La mente regola il comportamento per raggiungere degli scopi. Gli scopi sono il sistema motivazionale dell’individuo, orientano il comportamento. Alcuni tra i più frequenti scopi che motivano il nostro agire sono: la stima (auto ed etero), l’immagine di sé, essere amati/protetti, avere degli affetti, gli scopi esistenziali/etici (ovvero “che tipo di persona voglio essere”).
Nella vita, spesso, può capitare che il raggiungimento di tali scopi venga minacciato o che vi sia un decadimento/impossibilità nel perseguimento causando un peggioramento del benessere psicologico. Per tale motivo, in situazioni di sofferenza e maggiore vulnerabilità, vi è la tendenza a trasformare i propri scopi in “negativo”, ad esempio “che tipo di vita/persona non devo avere/essere” piuttosto che “mi piacerebbe avere una vita così/essere in tal modo”. Tale visione critica e negativa non è funzionale per il benessere perché spesso definita in termini vaghi e non quantificabili. Non è più semplice formulare degli scopi in positivo piuttosto che fare un elenco immenso di cose che non vorremmo avere o essere?

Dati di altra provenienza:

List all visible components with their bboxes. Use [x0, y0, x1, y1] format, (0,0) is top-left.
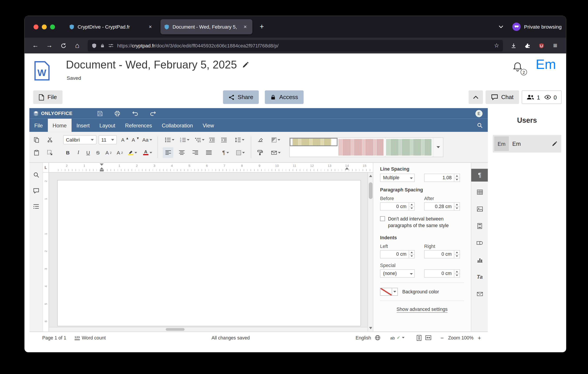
styles-gallery-expand-button[interactable]	[433, 138, 443, 157]
shading-dropdown[interactable]	[233, 147, 247, 158]
mail-merge-dropdown[interactable]	[269, 147, 283, 158]
user-avatar-initials[interactable]: Em	[536, 56, 556, 72]
save-icon[interactable]	[95, 109, 105, 117]
redo-icon[interactable]	[148, 109, 158, 117]
tab-stop-selector[interactable]: L	[43, 163, 49, 172]
access-button[interactable]: Access	[265, 90, 304, 104]
decrement-font-icon[interactable]: A▼	[130, 135, 141, 145]
bullets-dropdown[interactable]	[163, 135, 176, 145]
image-settings-icon[interactable]	[471, 203, 488, 216]
multilevel-list-dropdown[interactable]	[193, 135, 207, 145]
zoom-level-label[interactable]: Zoom 100%	[448, 335, 474, 340]
align-right-button[interactable]	[190, 147, 200, 158]
print-icon[interactable]	[112, 109, 122, 117]
background-color-swatch[interactable]	[380, 288, 392, 296]
vertical-ruler[interactable]: 21123456	[43, 173, 49, 332]
copy-icon[interactable]	[31, 135, 42, 145]
first-line-indent-marker[interactable]	[100, 164, 104, 166]
change-case-dropdown[interactable]: Aa	[141, 135, 154, 145]
align-center-button[interactable]	[176, 147, 187, 158]
zoom-out-button[interactable]: −	[441, 334, 444, 341]
document-canvas[interactable]	[49, 173, 368, 332]
word-count-button[interactable]: 123 Word count	[75, 335, 106, 340]
permissions-icon[interactable]	[108, 43, 114, 48]
increase-indent-icon[interactable]	[219, 135, 229, 145]
font-name-select[interactable]: Calibri	[63, 135, 97, 144]
globe-icon[interactable]	[375, 335, 381, 341]
comments-icon[interactable]	[30, 185, 42, 197]
header-footer-settings-icon[interactable]	[471, 219, 488, 232]
edit-title-pencil-icon[interactable]	[242, 62, 249, 68]
zoom-in-button[interactable]: +	[478, 334, 481, 341]
align-justify-button[interactable]	[203, 147, 214, 158]
textart-settings-icon[interactable]: Ta	[471, 270, 488, 283]
downloads-icon[interactable]	[507, 40, 520, 51]
copy-style-icon[interactable]	[254, 147, 265, 158]
decrease-indent-icon[interactable]	[207, 135, 217, 145]
close-tab-icon[interactable]: ×	[147, 23, 154, 31]
vertical-scrollbar[interactable]	[368, 173, 373, 332]
indent-right-spinner[interactable]: 0 cm	[424, 250, 460, 258]
lock-icon[interactable]	[100, 43, 105, 48]
indent-left-spinner[interactable]: 0 cm	[380, 250, 415, 258]
font-color-dropdown[interactable]: A	[141, 147, 154, 158]
back-icon[interactable]: ←	[29, 40, 42, 51]
align-left-button[interactable]	[163, 147, 173, 158]
cut-icon[interactable]	[44, 135, 55, 145]
edit-user-pencil-icon[interactable]	[552, 141, 557, 146]
menu-tab-home[interactable]: Home	[48, 119, 72, 132]
bookmark-star-icon[interactable]: ☆	[494, 42, 499, 49]
find-icon[interactable]	[30, 169, 42, 181]
right-indent-marker[interactable]	[345, 167, 349, 169]
collapse-toolbar-button[interactable]	[468, 90, 483, 104]
fit-width-icon[interactable]	[425, 335, 431, 340]
notifications-bell-icon[interactable]: 2	[512, 61, 525, 74]
subscript-button[interactable]: A2	[115, 147, 125, 158]
menu-tab-references[interactable]: References	[120, 119, 157, 132]
page-indicator[interactable]: Page 1 of 1	[42, 335, 66, 340]
superscript-button[interactable]: A2	[103, 147, 114, 158]
numbering-dropdown[interactable]: 1.2.3.	[178, 135, 191, 145]
file-menu-button[interactable]: File	[33, 90, 63, 104]
new-tab-button[interactable]: +	[256, 21, 267, 32]
chat-button[interactable]: Chat	[485, 90, 519, 104]
home-icon[interactable]: ⌂	[71, 40, 84, 51]
font-size-select[interactable]: 11	[99, 135, 117, 144]
chart-settings-icon[interactable]	[471, 253, 488, 266]
spacing-before-spinner[interactable]: 0 cm	[380, 202, 415, 210]
paragraph-settings-icon[interactable]: ¶	[471, 169, 488, 182]
paragraph-shading-dropdown[interactable]	[269, 135, 283, 145]
highlight-color-dropdown[interactable]	[126, 147, 139, 158]
special-indent-select[interactable]: (none)	[380, 270, 415, 278]
menu-tab-view[interactable]: View	[198, 119, 219, 132]
italic-button[interactable]: I	[73, 147, 84, 158]
spellcheck-button[interactable]: ab✓	[390, 335, 405, 340]
list-all-tabs-chevron-icon[interactable]	[496, 21, 506, 32]
vertical-scrollbar-thumb[interactable]	[369, 182, 372, 199]
line-spacing-spinner[interactable]: 1.08	[424, 174, 460, 182]
horizontal-ruler[interactable]: L 21123456789101112131415	[43, 163, 373, 172]
line-spacing-dropdown[interactable]	[233, 135, 246, 145]
document-page[interactable]	[57, 180, 361, 326]
menu-tab-insert[interactable]: Insert	[72, 119, 94, 132]
mail-merge-settings-icon[interactable]	[471, 287, 488, 300]
menu-hamburger-icon[interactable]: ≡	[549, 40, 562, 51]
clear-style-icon[interactable]	[254, 135, 265, 145]
close-window-button[interactable]	[33, 24, 38, 29]
forward-icon[interactable]: →	[43, 40, 56, 51]
user-list-item[interactable]: Em Em	[493, 135, 561, 153]
underline-button[interactable]: U	[83, 147, 94, 158]
hanging-indent-marker[interactable]	[100, 167, 104, 169]
left-indent-marker[interactable]	[100, 170, 104, 171]
menu-tab-file[interactable]: File	[30, 119, 48, 132]
paste-icon[interactable]	[31, 147, 42, 158]
select-all-icon[interactable]	[44, 147, 55, 158]
show-advanced-settings-link[interactable]: Show advanced settings	[397, 307, 448, 313]
strikethrough-button[interactable]: S	[93, 147, 103, 158]
url-bar[interactable]: https://cryptpad.fr/doc/#/3/doc/edit/ff0…	[88, 40, 503, 52]
spacing-after-spinner[interactable]: 0.28 cm	[424, 202, 460, 210]
share-button[interactable]: Share	[223, 90, 259, 104]
background-color-dropdown[interactable]	[392, 288, 398, 296]
style-preview-heading[interactable]	[385, 138, 433, 157]
language-label[interactable]: English	[356, 335, 371, 340]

Lo scopo consente di aumentare la capacità predittiva del soggetto: valgono di più se permettono più predizioni quindi maggior conoscenza, padronanza, controllo. Ed è per questo che tendiamo a scegliere scopi che valgono, che hanno un’elevata probabilità euristica, e siano perseguibili, ovvero con elevata possibilità di riuscita. Inoltre, valutiamo e giudichiamo le cose in base ai nostri scopi: questa cosa mi aiuta o mi allontana dal raggiungimento del mio scopo? Se mi aiuta è “buona”, altrimenti è “cattiva”.
In tutto ciò, emozioni e credenze giocano un ruolo fondamentale. Le emozioni ci tengono informati sul successo/fallimento attuale e/o previsto nel raggiungimento dei nostri scopi. La sofferenza nasce dal fallimento (vero o ipotizzato) dei nostri scopi. Le credenze, invece, sono delle costruzioni della realtà, delle mappe che mi permettono di raggiungere gli scopi. Generano previsioni e guidano il comportamento, il cui risultato positivo o negativo modifica le credenze stesse.
La crescita della conoscenza avviene per congetture e confutazioni (Popper): l’invalidazione è il motore del sistema cognitivo. Spesso, la sofferenza nasce da un’invalidazione che provoca una “rottura” nel sistema cognitivo: le mappe e le spiegazioni che finora ho usato saltano, non valgono più, ed io vado in crisi perché non riesco ad andare oltre, a superare questa rottura, non tornano più i conti.
Le credenze resistono al cambiamento quanto più sono centrali e certe. Ci remano contro e per tale motivo è importante comprendere quanto influenzino il nostro modo di pensare e, di conseguenza, la nostra vita. Mettere in discussione tutto ciò che fino ad ora è stata una certezza, anche se disfunzionale, fa paura. Ma se fino ad ora il nostro modo di pensare, le credenze e gli scopi che ci siamo prefissi non ci hanno aiutato a vivere bene, perché continuare a mantenerli?
Il blocco nel cambiamento deriva, quindi, dalle credenze che sono alla base sia della gerarchia di scopi sia della scelta delle strategie per ottenere quegli scopi. La sofferenza può essere eliminata modificando le strategie di perseguimento di tali scopi, rinunciando ad essi o modificandoli.
Bibliografia
“La mente prigioniera” di Lorenzini e Sassaroli – Raffaello Cortina Editore – 2000.
“Fondamenti di cognitivismo clinico” di Cristiano Castelfranchi, Francesco Mancini, Maria Miceli – Bollati Boringhieri – 2002.